I came across the definition of frame in a lecture as follows :
Definition (frame). A frame is a poset $(L, \le)$ which has finite meets and all joins, and which satisfies the following infinite distributive law, where $S$ is an arbitrary subset of $L$: $$a \wedge \bigvee S = \bigvee \{a \wedge s ~|~s \in S\}.$$
In my understanding, a poset $L$ having "all joins" means that any of its subset $S$ has a join $\bigvee S \in L$. However, a poset having "all joins" has "all meets", and a frame is, therefore, a particular complete lattice.

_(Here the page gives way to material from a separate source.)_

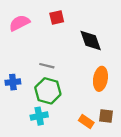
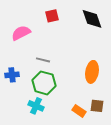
pink semicircle: (19, 23) -> (21, 33), moved
black diamond: (91, 41) -> (92, 19), moved
cyan cross: (39, 116) -> (36, 106), turned 35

Consequently, I'm not sure what means "has finite meets" as a frame has "all meets". I have already consulted the definition in the entry of nlab (frame) and the book of Johnstone on Stone spaces [1] which I recall here:
Definition in nlab (frame). A frame $\mathscr{O}$
- is a poset
- that has
- all small coproducts, called joins ⋁
- all finite limits, called meets ∧
- and which satisfies the infinite distributive law.
Definition in [1] (The category Frm). The category Frm is the category whose objects are complete lattices satisfying the infinite distributive law, and whose morphisms are functions preserving finite meets and arbitrary joins.
Nonetheless, I'm not familiar with category theory at all and I'm looking for a purely order-theoretic definition of frame.
EDIT:
There is a similar question about frame. If I understand correctly, a frame is merely a complete lattice satisfying the infinite distributive law (if we don't consider morphism) ?
[1] Johnstone, Peter T., Stone spaces, Cambridge Studies in Advanced Mathematics, 3. Cambridge etc.: Cambridge University Press. XXI, 370 p. (1986). ZBL0586.54001.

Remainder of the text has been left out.